L’objet de l’appel à manifestation d’intérêt est de constituer une communauté de recherche sur la transition écologique en associant aux travaux du programme Cit’in les équipes de recherche en sciences humaines sociales et en sciences de l’environnement qui travaillent, ou envisagent de travailler, en particulier de manière coopérative avec les acteurs concernés, à ou sur des expérimentations démocratiques pour la transition écologique et énergétique.

Le programme de recherche étudiera les expérimentations conduites dans les territoires à l’initiative des citoyen·ne·s et des acteurs locaux et explorera les manières d’apprécier et de valoriser la contribution de la société civile et de la participation citoyenne à la transition écologique et énergétique. Le texte de l'appel à manifestation d'intérêt définit plusieurs axes d'approfondissement. Le programme comprend :

  • un atelier de réflexion prospective (automne 2017) destiné à explorer, de manière ouverte avec les acteurs de la transition écologique et énergétique, les initiatives citoyennes et les expérimentations démocratiques sur les territoires ;
  • un séminaire d’accompagnement 2018-2020 du programme, au rythme de 3 séances annuelles (aux mois de février, juin et octobre) ;
  • le financement de quelques projets de recherche (durée de 24 mois maximum, entre mi-2018 et mi-2020) visant à approfondir quelques-uns des thèmes dégagés par l’atelier de réflexion prospective ;
  • un colloque final (automne 2020), largement ouvert sur le monde des acteurs de la transition écologique et énergétique ;
  • un ouvrage final et un soutien à l’édition des travaux de recherche.

Les chercheur·e·s et équipes académiques et coopératives répondant à l’appel à manifestation d’intérêt seront associé·e·s au déroulement des travaux du programme : il·elle·s seront sollicité·e·s pour présenter leurs travaux lors de l’atelier de réflexion prospective ou lors du séminaire d’accompagnement. Certaines équipes seront sollicitées par la Comité de pilotage du programme pour déposer un projet de recherche susceptible d’être financé dans le cadre du programme.

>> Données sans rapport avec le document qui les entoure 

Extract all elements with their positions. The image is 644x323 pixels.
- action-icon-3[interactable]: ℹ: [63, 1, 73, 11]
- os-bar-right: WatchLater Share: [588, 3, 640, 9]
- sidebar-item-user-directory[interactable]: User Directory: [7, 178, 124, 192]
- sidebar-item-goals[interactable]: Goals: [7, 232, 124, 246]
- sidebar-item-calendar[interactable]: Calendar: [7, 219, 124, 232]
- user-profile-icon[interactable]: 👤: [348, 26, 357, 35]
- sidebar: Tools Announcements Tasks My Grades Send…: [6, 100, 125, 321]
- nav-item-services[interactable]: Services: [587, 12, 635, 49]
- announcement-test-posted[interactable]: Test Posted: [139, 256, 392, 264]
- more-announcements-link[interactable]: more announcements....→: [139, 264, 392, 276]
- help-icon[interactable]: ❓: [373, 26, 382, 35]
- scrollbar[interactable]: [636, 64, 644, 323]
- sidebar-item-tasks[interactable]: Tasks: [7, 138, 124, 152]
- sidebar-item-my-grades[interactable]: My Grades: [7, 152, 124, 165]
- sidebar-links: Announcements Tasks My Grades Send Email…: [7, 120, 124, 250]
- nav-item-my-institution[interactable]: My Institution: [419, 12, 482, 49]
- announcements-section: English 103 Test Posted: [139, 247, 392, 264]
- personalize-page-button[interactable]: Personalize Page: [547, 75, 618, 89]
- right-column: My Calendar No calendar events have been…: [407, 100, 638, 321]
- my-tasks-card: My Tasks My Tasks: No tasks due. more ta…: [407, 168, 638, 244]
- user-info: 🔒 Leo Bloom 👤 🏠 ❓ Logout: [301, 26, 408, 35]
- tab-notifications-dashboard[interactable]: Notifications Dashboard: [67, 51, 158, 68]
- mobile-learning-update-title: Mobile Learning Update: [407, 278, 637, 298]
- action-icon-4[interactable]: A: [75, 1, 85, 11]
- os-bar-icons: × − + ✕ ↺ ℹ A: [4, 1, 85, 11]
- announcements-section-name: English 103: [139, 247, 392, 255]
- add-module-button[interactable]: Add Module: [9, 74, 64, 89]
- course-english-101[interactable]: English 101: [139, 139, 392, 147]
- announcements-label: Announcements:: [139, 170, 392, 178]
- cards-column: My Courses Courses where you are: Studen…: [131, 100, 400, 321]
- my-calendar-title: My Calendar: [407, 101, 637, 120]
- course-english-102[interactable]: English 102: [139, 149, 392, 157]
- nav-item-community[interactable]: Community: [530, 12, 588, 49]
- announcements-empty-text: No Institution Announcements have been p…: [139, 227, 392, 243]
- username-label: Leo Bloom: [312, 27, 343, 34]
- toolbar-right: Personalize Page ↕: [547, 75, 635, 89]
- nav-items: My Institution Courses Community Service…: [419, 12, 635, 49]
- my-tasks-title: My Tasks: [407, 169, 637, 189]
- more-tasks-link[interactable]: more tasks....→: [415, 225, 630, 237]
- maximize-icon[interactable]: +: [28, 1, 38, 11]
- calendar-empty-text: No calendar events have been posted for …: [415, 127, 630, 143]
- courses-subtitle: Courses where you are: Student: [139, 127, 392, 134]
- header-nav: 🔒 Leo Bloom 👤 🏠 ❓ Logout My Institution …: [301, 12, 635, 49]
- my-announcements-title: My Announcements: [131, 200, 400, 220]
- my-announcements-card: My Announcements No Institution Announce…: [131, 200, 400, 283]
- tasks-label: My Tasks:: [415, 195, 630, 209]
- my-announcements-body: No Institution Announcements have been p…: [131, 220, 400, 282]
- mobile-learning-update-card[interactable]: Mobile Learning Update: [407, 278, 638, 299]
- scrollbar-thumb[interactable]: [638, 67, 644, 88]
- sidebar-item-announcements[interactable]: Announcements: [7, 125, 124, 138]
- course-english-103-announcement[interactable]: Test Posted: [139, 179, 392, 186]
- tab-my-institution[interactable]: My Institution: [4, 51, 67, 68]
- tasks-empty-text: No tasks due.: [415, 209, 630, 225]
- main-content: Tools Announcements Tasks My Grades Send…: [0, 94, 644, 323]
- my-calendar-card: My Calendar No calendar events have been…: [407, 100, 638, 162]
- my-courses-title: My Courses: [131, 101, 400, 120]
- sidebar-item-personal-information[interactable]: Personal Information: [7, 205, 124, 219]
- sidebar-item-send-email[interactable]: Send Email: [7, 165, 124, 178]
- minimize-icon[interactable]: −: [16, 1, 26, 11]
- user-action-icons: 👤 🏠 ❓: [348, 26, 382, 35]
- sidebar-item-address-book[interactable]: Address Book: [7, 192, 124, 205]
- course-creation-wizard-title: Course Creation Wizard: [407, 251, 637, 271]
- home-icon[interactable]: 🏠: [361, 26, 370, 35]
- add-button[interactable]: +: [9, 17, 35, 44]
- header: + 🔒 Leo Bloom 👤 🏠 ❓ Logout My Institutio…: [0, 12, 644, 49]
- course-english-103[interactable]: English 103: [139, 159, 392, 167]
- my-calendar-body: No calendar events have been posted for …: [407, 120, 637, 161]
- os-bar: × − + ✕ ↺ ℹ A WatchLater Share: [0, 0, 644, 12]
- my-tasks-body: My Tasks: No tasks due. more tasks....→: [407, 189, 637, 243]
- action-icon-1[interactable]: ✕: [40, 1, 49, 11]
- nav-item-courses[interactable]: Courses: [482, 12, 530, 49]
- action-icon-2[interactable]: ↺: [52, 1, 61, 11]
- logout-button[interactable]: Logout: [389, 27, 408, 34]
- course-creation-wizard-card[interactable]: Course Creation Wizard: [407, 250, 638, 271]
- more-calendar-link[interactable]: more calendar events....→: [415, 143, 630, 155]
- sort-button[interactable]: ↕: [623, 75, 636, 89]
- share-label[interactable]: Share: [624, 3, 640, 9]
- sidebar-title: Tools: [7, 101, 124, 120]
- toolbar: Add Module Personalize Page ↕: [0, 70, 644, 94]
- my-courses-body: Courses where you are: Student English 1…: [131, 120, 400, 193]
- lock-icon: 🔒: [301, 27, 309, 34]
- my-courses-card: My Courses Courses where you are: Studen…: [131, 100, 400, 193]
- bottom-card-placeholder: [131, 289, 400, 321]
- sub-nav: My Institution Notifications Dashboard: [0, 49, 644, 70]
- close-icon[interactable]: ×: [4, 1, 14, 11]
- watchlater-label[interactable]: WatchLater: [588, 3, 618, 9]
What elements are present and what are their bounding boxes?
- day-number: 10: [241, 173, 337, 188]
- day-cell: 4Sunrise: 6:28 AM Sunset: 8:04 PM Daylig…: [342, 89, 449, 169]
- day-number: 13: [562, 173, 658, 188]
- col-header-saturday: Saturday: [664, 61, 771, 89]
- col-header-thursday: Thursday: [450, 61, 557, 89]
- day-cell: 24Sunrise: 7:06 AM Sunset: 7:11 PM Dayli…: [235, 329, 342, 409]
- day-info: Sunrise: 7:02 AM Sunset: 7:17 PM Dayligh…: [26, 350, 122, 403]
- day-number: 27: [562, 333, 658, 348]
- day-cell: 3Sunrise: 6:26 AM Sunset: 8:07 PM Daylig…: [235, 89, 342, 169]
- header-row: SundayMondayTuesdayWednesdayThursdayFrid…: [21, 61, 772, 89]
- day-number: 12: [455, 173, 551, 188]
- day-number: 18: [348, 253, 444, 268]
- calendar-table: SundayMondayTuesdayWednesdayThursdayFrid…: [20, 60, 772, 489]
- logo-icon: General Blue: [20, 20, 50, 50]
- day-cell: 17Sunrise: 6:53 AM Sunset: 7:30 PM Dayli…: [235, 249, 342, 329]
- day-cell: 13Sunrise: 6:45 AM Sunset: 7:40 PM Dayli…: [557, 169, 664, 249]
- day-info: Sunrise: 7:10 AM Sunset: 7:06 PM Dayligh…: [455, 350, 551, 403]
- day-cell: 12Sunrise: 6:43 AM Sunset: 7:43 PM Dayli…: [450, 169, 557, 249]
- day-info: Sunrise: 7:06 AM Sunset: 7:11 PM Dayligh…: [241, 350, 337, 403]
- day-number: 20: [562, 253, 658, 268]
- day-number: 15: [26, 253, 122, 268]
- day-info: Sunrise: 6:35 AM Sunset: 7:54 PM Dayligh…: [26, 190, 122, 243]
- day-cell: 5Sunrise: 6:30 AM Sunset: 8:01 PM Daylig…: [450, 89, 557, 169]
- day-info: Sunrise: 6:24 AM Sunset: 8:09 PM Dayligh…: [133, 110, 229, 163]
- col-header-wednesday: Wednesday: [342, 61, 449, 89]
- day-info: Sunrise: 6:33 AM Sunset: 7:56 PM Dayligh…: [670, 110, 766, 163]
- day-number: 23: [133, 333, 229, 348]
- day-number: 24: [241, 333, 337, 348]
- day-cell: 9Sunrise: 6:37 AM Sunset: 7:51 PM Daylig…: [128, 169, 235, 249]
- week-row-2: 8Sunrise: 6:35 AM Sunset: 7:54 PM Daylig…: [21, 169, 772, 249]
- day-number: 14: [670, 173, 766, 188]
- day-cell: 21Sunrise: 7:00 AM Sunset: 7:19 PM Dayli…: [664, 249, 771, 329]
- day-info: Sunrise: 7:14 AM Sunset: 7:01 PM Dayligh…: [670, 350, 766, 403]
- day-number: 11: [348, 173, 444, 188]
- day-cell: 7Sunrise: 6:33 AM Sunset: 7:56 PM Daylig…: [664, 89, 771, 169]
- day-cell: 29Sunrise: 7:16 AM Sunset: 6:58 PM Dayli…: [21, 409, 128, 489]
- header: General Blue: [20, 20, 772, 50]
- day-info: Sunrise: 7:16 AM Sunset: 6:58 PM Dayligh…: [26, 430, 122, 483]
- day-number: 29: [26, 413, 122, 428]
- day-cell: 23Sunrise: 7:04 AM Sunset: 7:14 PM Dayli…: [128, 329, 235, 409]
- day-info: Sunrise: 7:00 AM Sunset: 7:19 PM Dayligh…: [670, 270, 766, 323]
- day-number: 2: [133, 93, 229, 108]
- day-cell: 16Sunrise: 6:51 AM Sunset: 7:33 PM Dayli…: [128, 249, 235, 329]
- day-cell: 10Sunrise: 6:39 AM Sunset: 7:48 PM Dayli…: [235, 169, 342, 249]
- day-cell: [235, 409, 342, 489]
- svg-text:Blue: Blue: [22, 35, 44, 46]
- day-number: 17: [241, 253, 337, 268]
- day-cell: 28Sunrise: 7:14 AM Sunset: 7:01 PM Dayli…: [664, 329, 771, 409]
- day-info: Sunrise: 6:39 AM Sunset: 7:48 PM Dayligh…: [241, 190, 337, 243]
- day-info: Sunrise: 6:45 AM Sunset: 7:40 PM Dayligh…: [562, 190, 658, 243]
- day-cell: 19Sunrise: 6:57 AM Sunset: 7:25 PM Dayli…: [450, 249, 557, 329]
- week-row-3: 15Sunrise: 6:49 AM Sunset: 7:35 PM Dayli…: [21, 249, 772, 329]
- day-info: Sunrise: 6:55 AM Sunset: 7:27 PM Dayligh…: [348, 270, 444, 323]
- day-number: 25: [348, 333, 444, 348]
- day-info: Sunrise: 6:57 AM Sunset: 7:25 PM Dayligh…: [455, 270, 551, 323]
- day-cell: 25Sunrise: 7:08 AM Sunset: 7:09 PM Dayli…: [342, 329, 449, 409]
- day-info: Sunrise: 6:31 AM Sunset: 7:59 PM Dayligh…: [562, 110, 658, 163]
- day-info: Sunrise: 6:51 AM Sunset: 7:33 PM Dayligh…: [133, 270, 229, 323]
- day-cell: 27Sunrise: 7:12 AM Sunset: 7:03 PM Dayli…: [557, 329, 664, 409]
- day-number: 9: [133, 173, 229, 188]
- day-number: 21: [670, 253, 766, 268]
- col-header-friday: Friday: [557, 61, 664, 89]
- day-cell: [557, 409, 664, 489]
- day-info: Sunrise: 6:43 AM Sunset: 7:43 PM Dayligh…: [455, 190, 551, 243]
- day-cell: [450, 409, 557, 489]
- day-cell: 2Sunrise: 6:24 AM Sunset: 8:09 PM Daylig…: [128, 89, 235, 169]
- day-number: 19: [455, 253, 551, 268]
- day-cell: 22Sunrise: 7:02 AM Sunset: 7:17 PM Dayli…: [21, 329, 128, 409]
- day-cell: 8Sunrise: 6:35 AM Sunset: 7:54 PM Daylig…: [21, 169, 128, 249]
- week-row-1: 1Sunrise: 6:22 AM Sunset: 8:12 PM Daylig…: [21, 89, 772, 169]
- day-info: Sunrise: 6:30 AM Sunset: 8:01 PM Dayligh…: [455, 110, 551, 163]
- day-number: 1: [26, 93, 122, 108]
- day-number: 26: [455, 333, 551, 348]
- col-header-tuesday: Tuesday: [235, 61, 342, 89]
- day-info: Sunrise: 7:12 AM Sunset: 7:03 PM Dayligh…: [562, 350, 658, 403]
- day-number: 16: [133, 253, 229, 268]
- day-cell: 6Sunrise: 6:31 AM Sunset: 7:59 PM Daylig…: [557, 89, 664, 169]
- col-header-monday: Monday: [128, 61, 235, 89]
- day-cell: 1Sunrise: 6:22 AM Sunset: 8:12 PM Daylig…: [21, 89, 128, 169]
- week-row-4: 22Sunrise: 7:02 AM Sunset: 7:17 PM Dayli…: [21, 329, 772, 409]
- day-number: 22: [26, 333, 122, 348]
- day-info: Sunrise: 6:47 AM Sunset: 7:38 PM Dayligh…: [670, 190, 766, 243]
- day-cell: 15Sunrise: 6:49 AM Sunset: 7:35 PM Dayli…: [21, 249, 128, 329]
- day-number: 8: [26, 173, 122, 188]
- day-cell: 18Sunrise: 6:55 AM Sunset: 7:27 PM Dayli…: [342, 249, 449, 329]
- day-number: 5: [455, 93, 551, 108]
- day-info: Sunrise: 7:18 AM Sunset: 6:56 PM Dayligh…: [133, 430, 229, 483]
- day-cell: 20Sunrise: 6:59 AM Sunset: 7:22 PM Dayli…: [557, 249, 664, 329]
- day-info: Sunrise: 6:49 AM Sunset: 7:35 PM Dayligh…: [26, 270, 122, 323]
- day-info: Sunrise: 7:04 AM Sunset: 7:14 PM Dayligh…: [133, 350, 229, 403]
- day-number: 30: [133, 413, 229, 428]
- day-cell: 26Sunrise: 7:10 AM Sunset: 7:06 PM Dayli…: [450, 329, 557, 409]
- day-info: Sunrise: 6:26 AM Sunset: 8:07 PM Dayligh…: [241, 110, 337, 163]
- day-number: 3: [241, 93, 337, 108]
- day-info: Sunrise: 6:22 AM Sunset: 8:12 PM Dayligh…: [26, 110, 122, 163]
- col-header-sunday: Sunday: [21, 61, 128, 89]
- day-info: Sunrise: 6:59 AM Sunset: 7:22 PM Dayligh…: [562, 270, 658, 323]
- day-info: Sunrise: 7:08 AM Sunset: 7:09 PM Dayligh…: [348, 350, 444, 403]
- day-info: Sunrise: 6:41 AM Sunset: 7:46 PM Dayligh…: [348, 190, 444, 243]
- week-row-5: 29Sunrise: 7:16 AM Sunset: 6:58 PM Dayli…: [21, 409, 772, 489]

>>>Télécharger le texte de l'appel à manifestation d'intérêt

Calendrier : réponses à l’AMI attendues pour le 6 octobre 2017

>>>Voir les modalités de réponse

Les répondant·e·s seront sollicité·e·s par le Comité de pilotage pour participer à l’Atelier de réflexion prospective du programme. Plus qu’un état des lieux collectif, cet atelier proposera aux participant·e·s, en s’appuyant sur des techniques d’animation créatives, de travailler sur la pluralité des chemins de la transition, les conditions de leur mise en œuvre, et les recherches qui restent à conduire pour répondre aux questions soulevées. Deux séquences de deux jours sont prévues, chacune rassemblant une quarantaine de personnes :

- jeudi 19 et vendredi 20 octobre 2017 : premier atelier de réflexion prospective : « Explorer les chemins de la transition » ;

- jeudi 19 et vendredi 20 décembre 2017 : second atelier de réflexion prospective : « Élaborer l’agenda des recherches ».

Axes de l’appel :
La pluralité des chemins de la transition

La notion de transition écologique, qui a progressivement supplanté celle de développement durable, exprime la nécessité d’adapter nos économies et nos sociétés (modes de vie, action publique, démocratie…) au respect des limites de la biosphère. Avec de nouvelles règles et indicateurs économiques pour préserver les ressources, la lutte contre les inégalités (sociales et environnementales) et l’implication des citoyen·ne·s sont décisives pour sa réussite. La participation des citoyen·ne·s recouvre à la fois des changements de comportements de consommations énergétiques, alimentaires, de mobilité ; leur appropriation des politiques publiques et des innovations des collectivités locales ou de l’État ; l’expérimentation de nouveaux choix de sociétésur les territoires (mouvement des villes en transition, nouvelles solidarités pour une société du bien vivre…) ; les multiples activités et pratiques des communs (coopératives autour de l’éolien, plateformes autour de données, jardins partagés…) ; le partage de bonnes pratiques de sobriété écologique, etc.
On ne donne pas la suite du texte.